**WHAT YOU SHOULD DO**
Whenever a line in the material below includes "height", copy that line.

**PROVIDED INFORMATION**
------------------------------------------------------------

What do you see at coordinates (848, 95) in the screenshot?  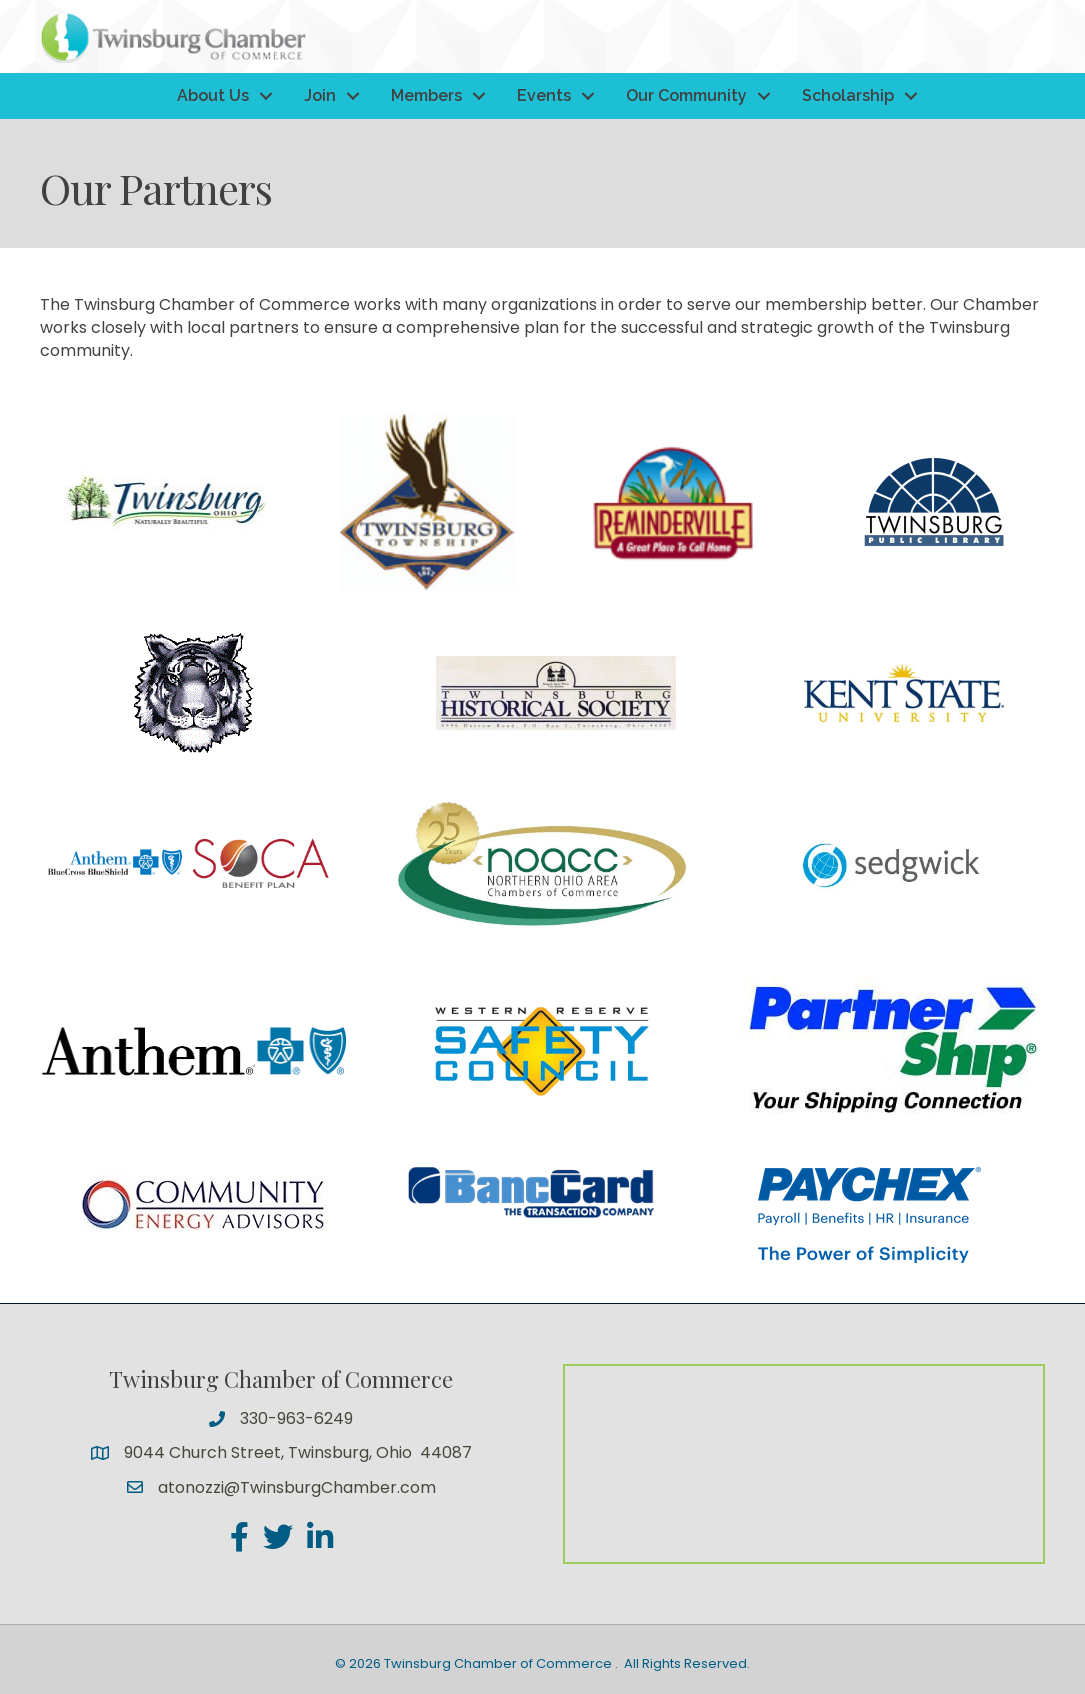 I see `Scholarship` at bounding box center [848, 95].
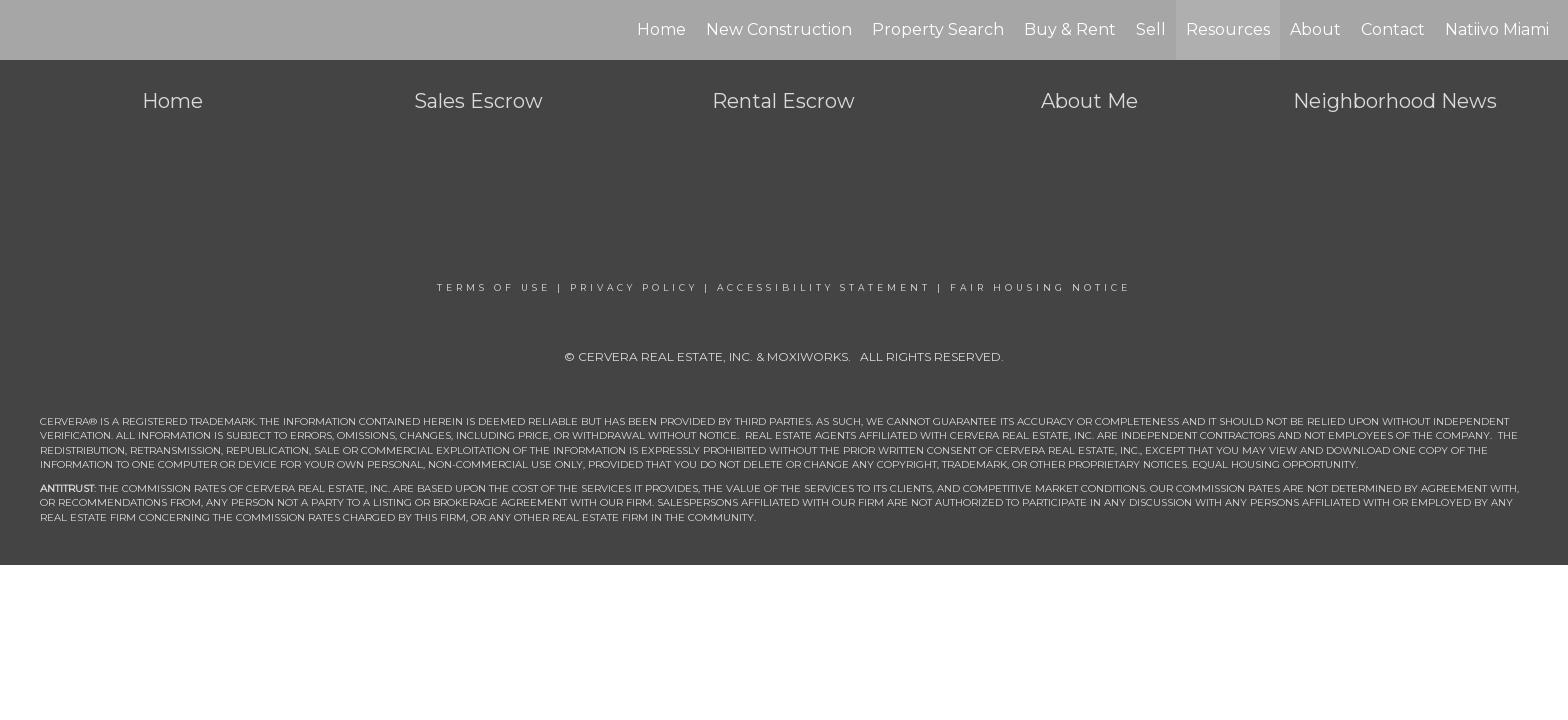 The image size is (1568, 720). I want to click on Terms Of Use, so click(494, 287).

------------------------------------------------------------

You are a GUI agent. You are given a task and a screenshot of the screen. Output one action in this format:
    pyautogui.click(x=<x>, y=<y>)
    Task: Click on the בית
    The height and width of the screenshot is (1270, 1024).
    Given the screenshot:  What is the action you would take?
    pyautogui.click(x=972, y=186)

------------------------------------------------------------

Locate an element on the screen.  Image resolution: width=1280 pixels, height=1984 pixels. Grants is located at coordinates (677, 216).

------------------------------------------------------------

**ANSWER TO THE EXERCISE**
    The height and width of the screenshot is (1270, 1024).
Locate an element on the screen.  Image resolution: width=1280 pixels, height=1984 pixels. Grants is located at coordinates (677, 216).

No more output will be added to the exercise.